Eine Kleine Nachtmusik is considered to be one of Mozart’s most famous compositions. Completed August 10, 1787, while the composer was freelancing in Vienna, A Little Night Music is an upbeat serenade originally written for two violins, viola, cello, and double bass.
Consisting of just 4 movements, the piece has been dubbed a “supreme mastery in the smallest possible frame.” In reality, Mozart intended the piece to be longer, at least according to his own record keeping. The composer lists the piece with 5 movements – the first of two minuets is missing from the surviving manuscript.
You may be surprised to find that historians have little information about how this beloved work came to exist.
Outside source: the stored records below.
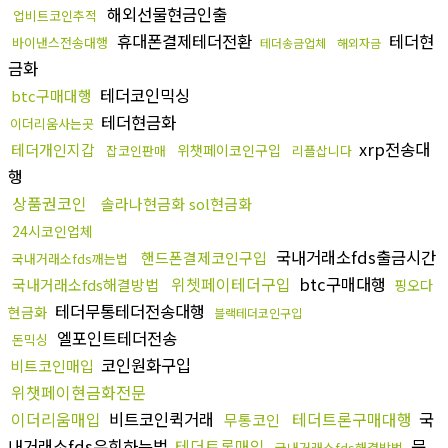
해외선물현금인출
업비트코인추적
휴대폰결제테더전환
테더현
바이낸스전송대행
테더송금업체
해외자금
금화
테더코인믹싱
btc구매대행
테더현금화
이더리움사는곳
xrp전송대
테더개인지갑
위챗페이코인구입
잡코인판매
리플삽니다
행
상품권코인
솔라나현금화 sol현금화
24시코인업체
국내거래소fds출금시간
핸드폰결제코인구입
국내거래소fds깨는법
위쳇페이테더구입
btc구매대행
국내거래소fds해결방법
핑오다
테더무통테더전송대행
현금화
블랙테더코인구입
엘포인트테더전송
돈믹싱
코인원화구입
비트코인매입
위챗페이현금화전문
이더리움매입
비트코인퀵거래
테더트론구매대행
국
무통코인
내거래소fds우회하는법
테더트론매입
문
국내거래소fds해결방법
Despite the large collection of letters, documents, and notes left by Mozart, the only mention of Eine Kleine Nachtmusik is in the composer’s personal catalogue of works. No commission request is listed, and the piece was published posthumously. Hence, theories abound as to why Mozart wrote the piece in the first place.
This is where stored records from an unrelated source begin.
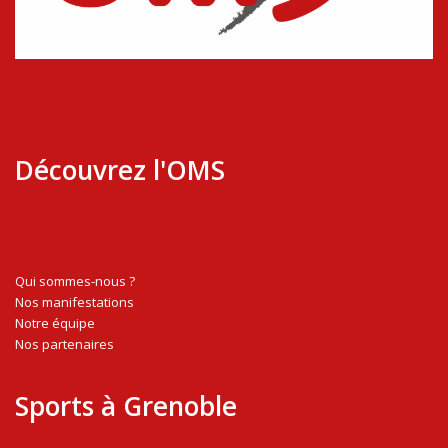
Découvrez l'OMS
Qui sommes-nous ?
Nos manifestations
Notre équipe
Nos partenaires
Sports à Grenoble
Was it spontaneous composition? Or was the work written for a special occasion? In Mozart’s time, serenades served as festive music for social gatherings and celebrations. Because this musical form was usually performed outside, serenades were often heavy on the wind instruments. Eine Kleine Nachtmusik, however, is written for all strings, which indicates an indoor event. Serenades could also be quite lucrative for composers. Since Mozart was severely in debt when he wrote this piece, money may have been a motivation.
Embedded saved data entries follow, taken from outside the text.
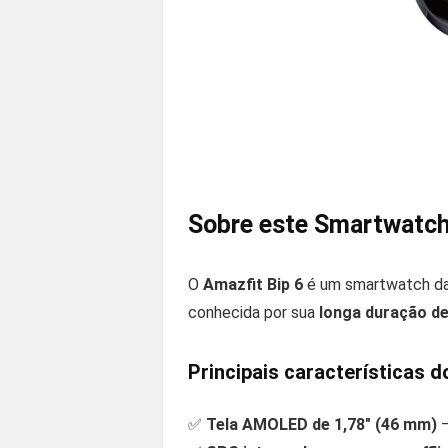
Sobre este Smartwatc
O
Amazfit Bip 6
é um smartwatch d
conhecida por sua
longa duração de
Principais características 
✅
Tela AMOLED de 1,78″ (46 mm)
–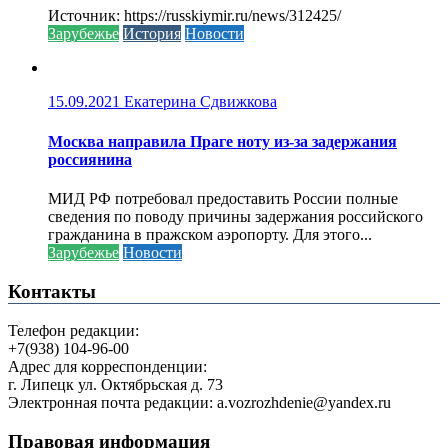
Источник: https://russkiymir.ru/news/312425/
Зарубежье
История
Новости
15.09.2021
Екатерина Сдвижкова
Москва направила Праге ноту из-за задержания
россиянина
МИД РФ потребовал предоставить России полные
сведения по поводу причины задержания российского
гражданина в пражском аэропорту. Для этого...
Зарубежье
Новости
Контакты
Телефон редакции:
+7(938) 104-96-00
Адрес для корреспонденции:
г. Липецк ул. Октябрьская д. 73
Электронная почта редакции: a.vozrozhdenie@yandex.ru
Правовая информация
To further add to the mystery, Eine Kleine Nachtmusik has a drastically different tone than the other works Mozart completed at that time. He was in the midst of writing his opera buffa Don Giovanni, which ends with the main character being dragged off to hell. This dark comedy seems to be a reflection of Mozart’s life in that moment. The composer was short on work, out of money, and had recently lost his father. The jubilant sounds of A Little Night Music may simply have been Mozart’s attempt to bring some light into his quickly darkening world.